Sérieusement, il voulait une vie vaguement rangée – il ne réclamerait pas une absence totale de chaos, exister en soi était une entreprise lourdement aléatoire et il souffrait déjà d'un excédent de facteurs impulsifs semant la pagaille dans son entourage et impossible à désincruster de sa personne – pas se changer en protagoniste de bande dessinée auquel il arrive constamment des bricoles, oui, Fred, c'était une ambition valide, tout le monde ne te ressemble pas et vraiment tu ne devrais pas envier les super-héros tant que ça, ton Spider-man n'arrête pas de s'en prendre plein la gueule et dans la vraie vie ce serait lassant.

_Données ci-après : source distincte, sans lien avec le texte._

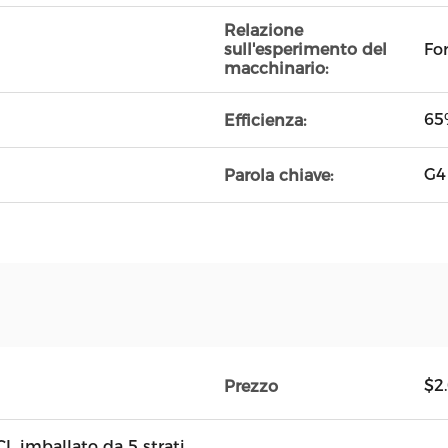
Relazione
Fo
sull'esperimento del
macchinario:
65
Efficienza:
G4 
Parola chiave:
$2
Prezzo
CL imballato da 5 strati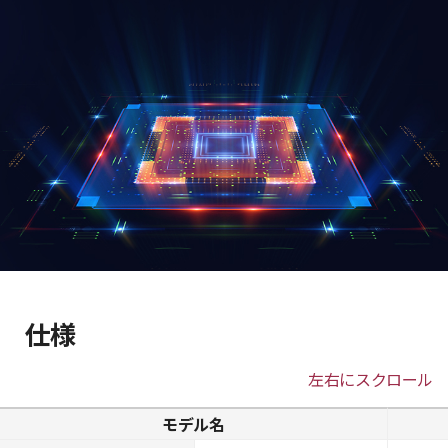
仕様
左右にスクロール
モデル名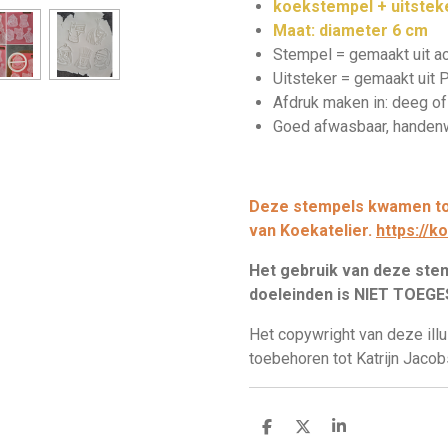
koekstempel + uitstek
Maat: diameter 6 cm
Stempel = gemaakt uit ac
Uitsteker = gemaakt uit 
Afdruk maken in: deeg o
Goed afwasbaar, hande
Deze stempels kwamen tot
van Koekatelier.
https://k
Het gebruik van deze st
doeleinden is NIET TOEG
Het copywright van deze illu
toebehoren tot Katrijn Jacobs
D
D
S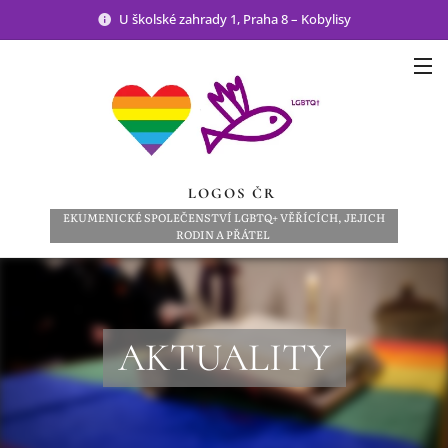
U školské zahrady 1, Praha 8 – Kobylisy
LOGOS ČR
EKUMENICKÉ SPOLEČENSTVÍ LGBTQ+ VĚŘÍCÍCH, JEJICH
RODIN A PŘÁTEL
AKTUALITY
03.08.2026
🌈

Ou bien était-il un personnage secondaire destiné à épauler le vrai protagoniste ? Mine de rien, Hiro remplissait une tonne des critères établis comme narrativement essentiels à ce type particulier de personnage littéraire, à savoir des parents morts, des pouvoirs mystiques causés par une ascendance non humaine, petit et adorable, trop malin pour son propre bien, un bon cœur sous toute cette insolence et ses tendance farceuses…
Nom de Dieu, s'il existait bel et bien quelqu'un là-haut qui s'avisait de fourrer son petit frère dans un animé ou un manga, Tadashi ne répondrait plus de ses actes. Hiro était un gamin, pas question de partir se lancer dans des aventures avant vingt-et-un ans, et oui il avait pleinement conscience de son hypocrisie après s'être lancé dans le business des exorcismes à peine pubère, mais il invoquait le privilège de l'aîné afin de témoigner que c'était une idée juste exécrable.
Et si c'était quelqu'un ici-bas, il ne voyait pas de raison de ne pas agir de même.